»»

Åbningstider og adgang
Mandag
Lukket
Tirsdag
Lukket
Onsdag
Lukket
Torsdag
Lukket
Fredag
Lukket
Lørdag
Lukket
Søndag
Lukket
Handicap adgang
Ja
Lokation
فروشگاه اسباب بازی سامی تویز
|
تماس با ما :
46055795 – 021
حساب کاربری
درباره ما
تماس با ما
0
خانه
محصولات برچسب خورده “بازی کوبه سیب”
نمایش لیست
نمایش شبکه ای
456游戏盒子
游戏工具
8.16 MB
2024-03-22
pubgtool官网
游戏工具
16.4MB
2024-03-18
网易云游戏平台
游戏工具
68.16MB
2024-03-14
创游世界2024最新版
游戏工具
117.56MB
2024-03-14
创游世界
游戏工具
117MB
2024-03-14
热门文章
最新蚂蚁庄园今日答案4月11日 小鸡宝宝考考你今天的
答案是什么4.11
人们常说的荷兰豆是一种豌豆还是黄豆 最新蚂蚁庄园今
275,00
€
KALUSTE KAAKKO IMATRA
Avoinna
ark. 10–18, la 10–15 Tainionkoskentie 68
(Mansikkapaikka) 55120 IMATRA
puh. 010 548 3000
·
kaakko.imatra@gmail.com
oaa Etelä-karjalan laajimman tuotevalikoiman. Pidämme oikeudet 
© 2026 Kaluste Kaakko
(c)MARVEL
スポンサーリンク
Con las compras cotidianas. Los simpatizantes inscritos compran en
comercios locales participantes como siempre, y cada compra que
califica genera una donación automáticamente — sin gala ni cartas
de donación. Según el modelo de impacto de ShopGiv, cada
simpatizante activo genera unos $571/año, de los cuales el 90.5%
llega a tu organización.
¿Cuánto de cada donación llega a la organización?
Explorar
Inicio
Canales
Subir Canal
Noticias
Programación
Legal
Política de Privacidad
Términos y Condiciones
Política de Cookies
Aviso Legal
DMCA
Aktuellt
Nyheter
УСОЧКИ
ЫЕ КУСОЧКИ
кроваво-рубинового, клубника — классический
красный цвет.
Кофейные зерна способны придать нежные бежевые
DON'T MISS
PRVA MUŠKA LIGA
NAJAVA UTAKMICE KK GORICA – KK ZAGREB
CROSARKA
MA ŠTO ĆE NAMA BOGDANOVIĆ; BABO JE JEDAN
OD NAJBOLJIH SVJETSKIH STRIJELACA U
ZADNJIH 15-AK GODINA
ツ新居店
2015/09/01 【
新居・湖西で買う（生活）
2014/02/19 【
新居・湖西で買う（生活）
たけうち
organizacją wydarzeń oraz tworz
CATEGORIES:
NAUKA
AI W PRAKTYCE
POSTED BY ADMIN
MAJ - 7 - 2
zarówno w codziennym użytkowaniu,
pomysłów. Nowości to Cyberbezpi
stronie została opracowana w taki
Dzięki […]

««

# What the task asks
Return the full data, every line of it, with nothing altered.

# Response to the task
Åbningstider og adgang
Mandag
Lukket
Tirsdag
Lukket
Onsdag
Lukket
Torsdag
Lukket
Fredag
Lukket
Lørdag
Lukket
Søndag
Lukket
Handicap adgang
Ja
Lokation
فروشگاه اسباب بازی سامی تویز
|
تماس با ما :
46055795 – 021
حساب کاربری
درباره ما
تماس با ما
0
خانه
محصولات برچسب خورده “بازی کوبه سیب”
نمایش لیست
نمایش شبکه ای
456游戏盒子
游戏工具
8.16 MB
2024-03-22
pubgtool官网
游戏工具
16.4MB
2024-03-18
网易云游戏平台
游戏工具
68.16MB
2024-03-14
创游世界2024最新版
游戏工具
117.56MB
2024-03-14
创游世界
游戏工具
117MB
2024-03-14
热门文章
最新蚂蚁庄园今日答案4月11日 小鸡宝宝考考你今天的
答案是什么4.11
人们常说的荷兰豆是一种豌豆还是黄豆 最新蚂蚁庄园今
275,00
€
KALUSTE KAAKKO IMATRA
Avoinna
ark. 10–18, la 10–15 Tainionkoskentie 68
(Mansikkapaikka) 55120 IMATRA
puh. 010 548 3000
·
kaakko.imatra@gmail.com
oaa Etelä-karjalan laajimman tuotevalikoiman. Pidämme oikeudet 
© 2026 Kaluste Kaakko
(c)MARVEL
スポンサーリンク
Con las compras cotidianas. Los simpatizantes inscritos compran en
comercios locales participantes como siempre, y cada compra que
califica genera una donación automáticamente — sin gala ni cartas
de donación. Según el modelo de impacto de ShopGiv, cada
simpatizante activo genera unos $571/año, de los cuales el 90.5%
llega a tu organización.
¿Cuánto de cada donación llega a la organización?
Explorar
Inicio
Canales
Subir Canal
Noticias
Programación
Legal
Política de Privacidad
Términos y Condiciones
Política de Cookies
Aviso Legal
DMCA
Aktuellt
Nyheter
УСОЧКИ
ЫЕ КУСОЧКИ
кроваво-рубинового, клубника — классический
красный цвет.
Кофейные зерна способны придать нежные бежевые
DON'T MISS
PRVA MUŠKA LIGA
NAJAVA UTAKMICE KK GORICA – KK ZAGREB
CROSARKA
MA ŠTO ĆE NAMA BOGDANOVIĆ; BABO JE JEDAN
OD NAJBOLJIH SVJETSKIH STRIJELACA U
ZADNJIH 15-AK GODINA
ツ新居店
2015/09/01 【
新居・湖西で買う（生活）
2014/02/19 【
新居・湖西で買う（生活）
たけうち
organizacją wydarzeń oraz tworz
CATEGORIES:
NAUKA
AI W PRAKTYCE
POSTED BY ADMIN
MAJ - 7 - 2
zarówno w codziennym użytkowaniu,
pomysłów. Nowości to Cyberbezpi
stronie została opracowana w taki
Dzięki […]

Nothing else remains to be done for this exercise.